■ RECORDED INFORMATION:
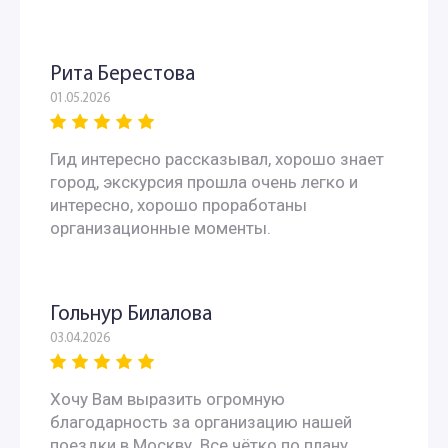
Рита Берестова
01.05.2026
Гид интересно рассказывал, хорошо знает
город, экскурсия прошла очень легко и
интересно, хорошо проработаны
организационные моменты.
Гольнур Билалова
03.04.2026
Хочу Вам выразить огромную
благодарность за организацию нашей
поездки в Москву. Все чётко по плану,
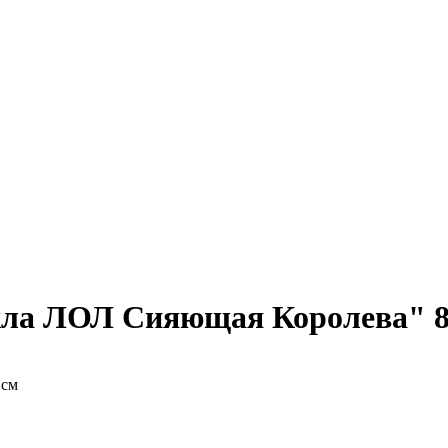
кла ЛОЛ Сияющая Королева" 8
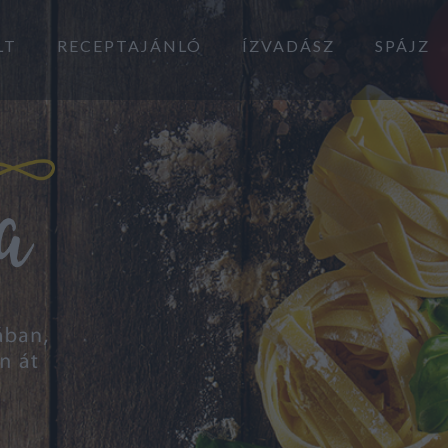
LT
RECEPTAJÁNLÓ
ÍZVADÁSZ
SPÁJZ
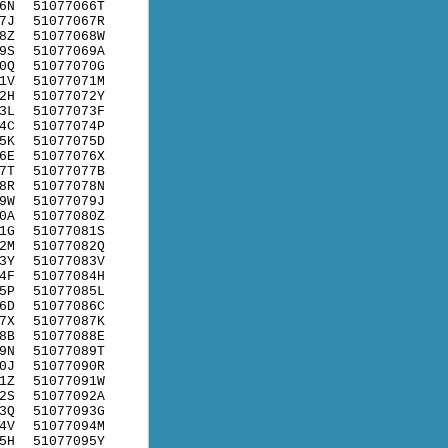
6N
51077066T
7J
51077067R
8Z
51077068W
9S
51077069A
0Q
51077070G
1V
51077071M
2H
51077072Y
3L
51077073F
4C
51077074P
5K
51077075D
6E
51077076X
7T
51077077B
8R
51077078N
9W
51077079J
0A
51077080Z
1G
51077081S
2M
51077082Q
3Y
51077083V
4F
51077084H
5P
51077085L
6D
51077086C
7X
51077087K
8B
51077088E
9N
51077089T
0J
51077090R
1Z
51077091W
2S
51077092A
3Q
51077093G
4V
51077094M
5H
51077095Y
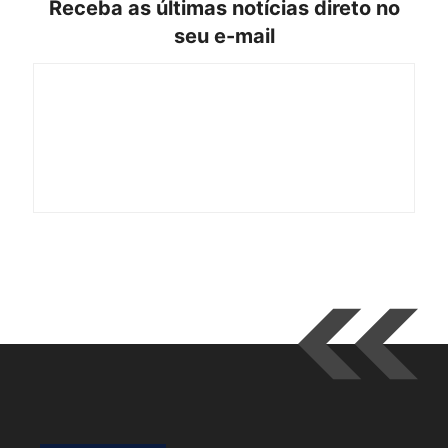
Receba as últimas notícias direto no
seu e-mail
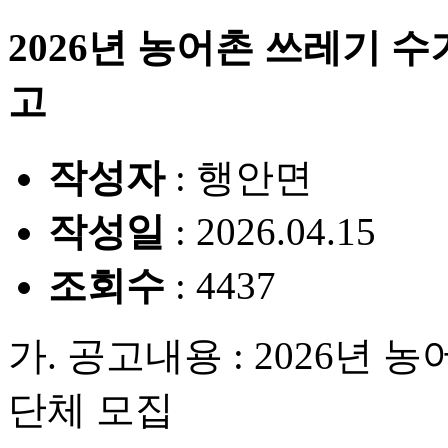
2026년 농어촌 쓰레기 
고
작성자
: 행안면
작성일
: 2026.04.15
조회수
: 4437
가. 공고내용 : 2026년
단체 모집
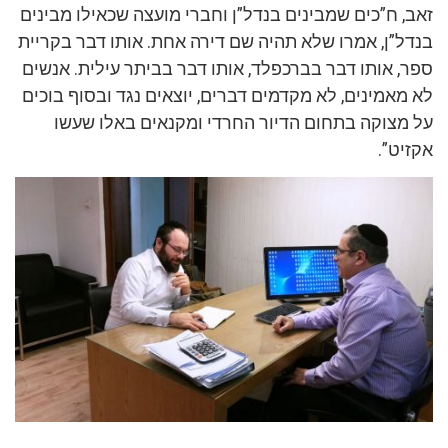
זאב, ח”כים שמבינים בנדל”ן וחברי מועצה שכאילו מבינים
בנדל”ן, אמרו שלא תהיה שם דירה אחת. אותו דבר בקריית
ספר, אותו דבר בברכפלד, אותו דבר בביתר עילית. אנשים
לא מאמינים, לא מקדמים דברים, יוצאים נגד ובסוף בוכים
על מצוקה בתחום הדיור החרדי ומקנאים באלו שעשו
אקזיט”.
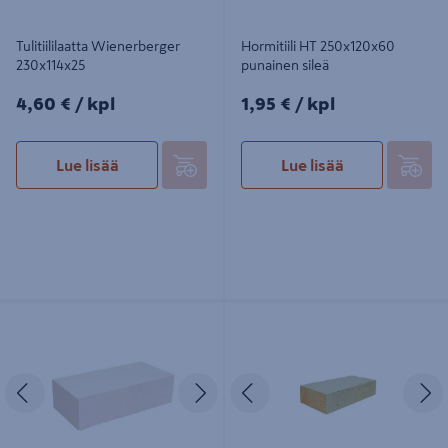
Tulitiililaatta Wienerberger
Hormitiili HT 250x120x60
230x114x25
punainen sileä
4,60€/kpl
1,95€/kpl
4,60 €
/ kpl
1,95 €
/ kpl
Lue lisää
Lue lisää
Väliseinätiili Weber NKH Kahi
Tulitiili Wienerberger 257x123x57
270x130x75
Edellinen
Seuraava
Edellinen
S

■ EXERCISE DETAILS:
Repeat the preceding records exactly but drop the images.

■ ANSWER BELOW:
Рита Берестова
01.05.2026
Гид интересно рассказывал, хорошо знает
город, экскурсия прошла очень легко и
интересно, хорошо проработаны
организационные моменты.
Гольнур Билалова
03.04.2026
Хочу Вам выразить огромную
благодарность за организацию нашей
поездки в Москву. Все чётко по плану,
кла ЛОЛ Сияющая Королева" 8
LT
RECEPTAJÁNLÓ
ÍZVADÁSZ
SPÁJZ
6N
51077066T
7J
51077067R
8Z
51077068W
9S
51077069A
0Q
51077070G
1V
51077071M
2H
51077072Y
3L
51077073F
4C
51077074P
5K
51077075D
6E
51077076X
7T
51077077B
8R
51077078N
9W
51077079J
0A
51077080Z
1G
51077081S
2M
51077082Q
3Y
51077083V
4F
51077084H
5P
51077085L
6D
51077086C
7X
51077087K
8B
51077088E
9N
51077089T
0J
51077090R
1Z
51077091W
2S
51077092A
3Q
51077093G
4V
51077094M
5H
51077095Y
Receba as últimas notícias direto no
seu e-mail
2026년 농어촌 쓰레기 
고
작성자
: 행안면
작성일
: 2026.04.15
조회수
: 4437
가. 공고내용 : 2026년
단체 모집
זאב, ח”כים שמבינים בנדל”ן וחברי מועצה שכאילו מבינים
בנדל”ן, אמרו שלא תהיה שם דירה אחת. אותו דבר בקריית
ספר, אותו דבר בברכפלד, אותו דבר בביתר עילית. אנשים
לא מאמינים, לא מקדמים דברים, יוצאים נגד ובסוף בוכים
על מצוקה בתחום הדיור החרדי ומקנאים באלו שעשו
אקזיט”.
Tulitiililaatta Wienerberger
Hormitiili HT 250x120x60
230x114x25
punainen sileä
4,60€/kpl
1,95€/kpl
4,60 €
/ kpl
1,95 €
/ kpl
Lue lisää
Lue lisää
Väliseinätiili Weber NKH Kahi
Tulitiili Wienerberger 257x123x57
270x130x75
Edellinen
Seuraava
Edellinen
S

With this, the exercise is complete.